Small is Beautiful

The group that came to my latest Sales and Marketing Breakfast was set of old hands who had been there before (perhaps too cold for the new faces?) but the conversation kept taking interesting turns. We discussed the efficacy (and relative cost) of exhibiting at trade shows, marginal discount pricing, and generally the business trials we’ve all been through. It was a fairly disparate set of perspectives - two devices (one medical, one security), two software (one for financial institutions and Element55 for time capture). Interestingly, all were B2B sales (though one is a distributor relationshipswhere the end-user is a consumer).

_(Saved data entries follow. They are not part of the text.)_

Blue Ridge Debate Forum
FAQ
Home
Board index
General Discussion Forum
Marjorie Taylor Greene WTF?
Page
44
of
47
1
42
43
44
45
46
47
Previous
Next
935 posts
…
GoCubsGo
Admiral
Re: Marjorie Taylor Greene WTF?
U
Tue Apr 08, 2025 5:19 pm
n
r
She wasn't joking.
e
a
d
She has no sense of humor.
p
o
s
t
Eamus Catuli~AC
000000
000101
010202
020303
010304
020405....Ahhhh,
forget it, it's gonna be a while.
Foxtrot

The model of the small table of conversation really increases the quality of the conversation. Four people can talk about one subject, and all participate. I think with five or six at a table two sub-groups form, and you have two or three people in each conversation, and it breaks down as you have more. So keeping the group small actually increases the number of participants for a given discussion.

It’s certianly possible to have more people focused on a single topic, but then you start breaking into speaker/audience dynamic, with maybe a panel of participants while others listen. But that’s a completely different type of experience, and not clear to me that it is more valuable.

This is useful food for thought both in my future event organizing, but also in the context of networking - bigger groups will not have the same dynamic, and will behave more like broadcast - or like a long table, i.e. either speaker/audience or a breakdown of micro-conversations that do not cohere.